Dalam kunjungan hari pertama mereka pada 30 April, para peserta studi banding ini diajak oleh Lian Gogali, Direktur Yayasan Institut Mosintuwu Poso, untuk mengunjungi objek wisata air terjun Saluopa dan Pantai Siuri, Tentena.
Kunjungan ini untuk mempromosikan pariwisata Kabupaten Poso yang ada di pinggiran danau. Mereka didampingi Kepala Dinas Pariwisata dan Ekonomi Kreatif Kabupaten Waropen, Kepala Badan Pemberdayaan Anak dan Perempuan, dan istri Wakil Bupati Waropen Sance Wanggai dan sejumlah kepala bidang di Bapelitbangda dan Dinas Kesehatan Waropen.

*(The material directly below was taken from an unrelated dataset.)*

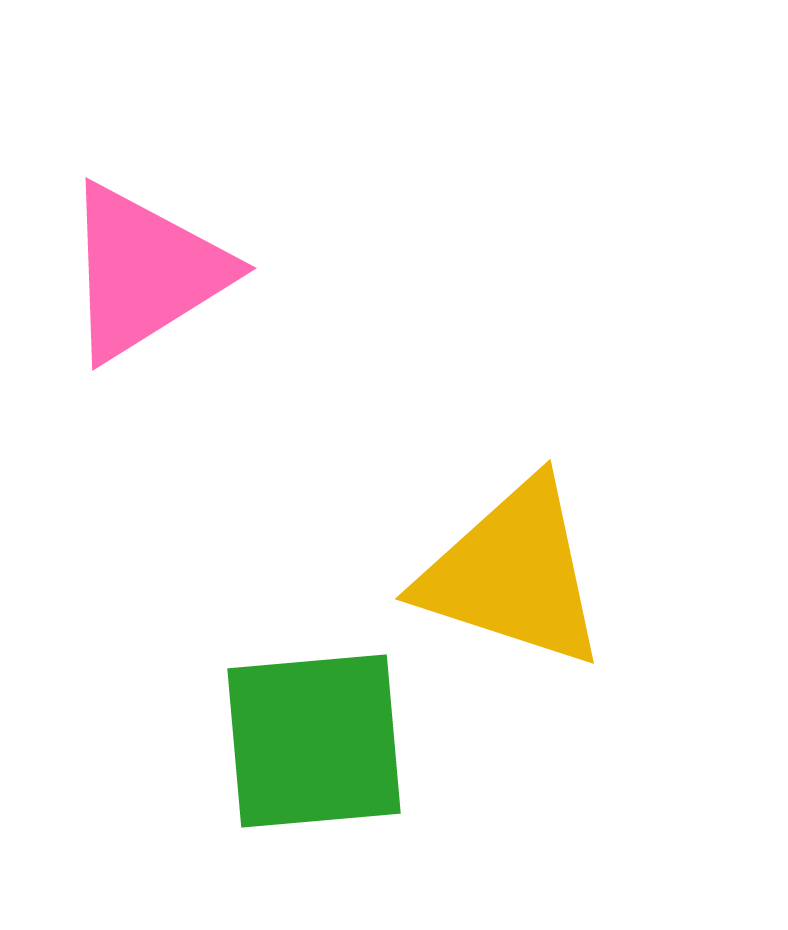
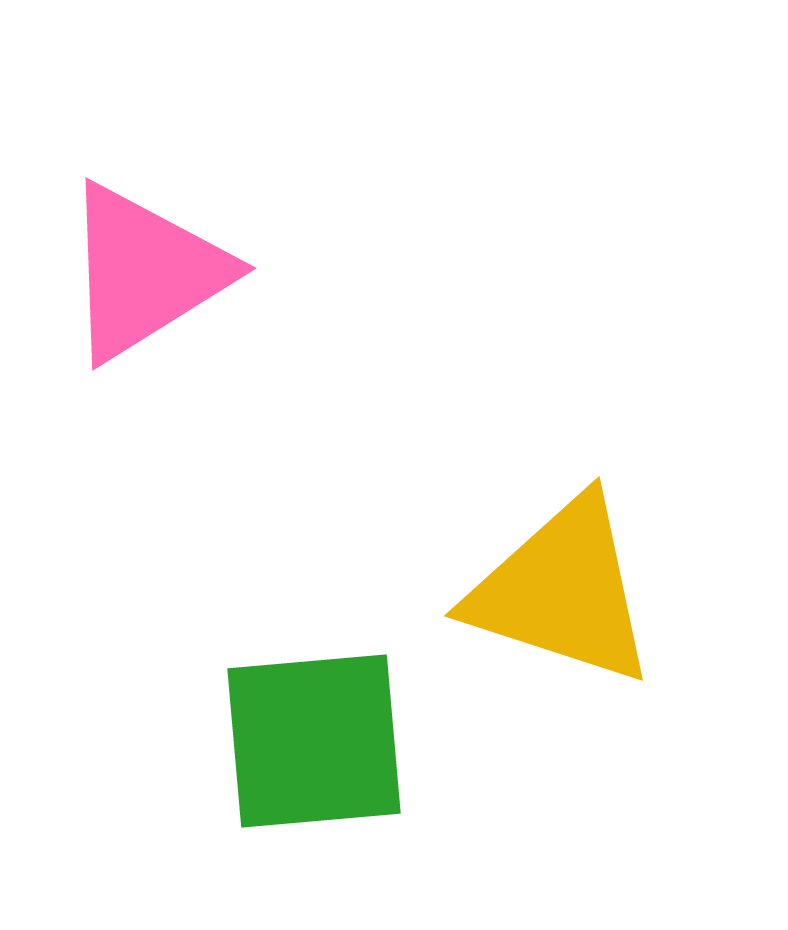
yellow triangle: moved 49 px right, 17 px down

"Kami sangat kagum melihat objek wisata Saluopa, selain keindahan panorama air terjun 12 tingkat ini, juga kepedulian masyarakat di sekitar objek wisata cukup tinggi untuk memelihara hutan sehingga air terjun Saluopa masih bisa mengalir," ujar sejumlah rombongan Mama Papua, Kamis (3/5).
Kegiatan mama Papua itu antara lain mengikuti sekolah perempuan di Desa Salukaia dan Tentena, dilanjutkan di Desa Tokorondo dan Desa Kilo Kecamatan Poso Pesisir Utara, sejak Rabu sampai Jumat (4/5). Di Desa Tokorondo mama Papua bertemu dengan perempuan desa untuk belajar bersama tentang bentuk dan manajemen bank sampah dan proses sekolah perempuan Mosintuwu yang berhasil mengajak perempuan lainnya di desa untuk aktif dalam pembangunan desa.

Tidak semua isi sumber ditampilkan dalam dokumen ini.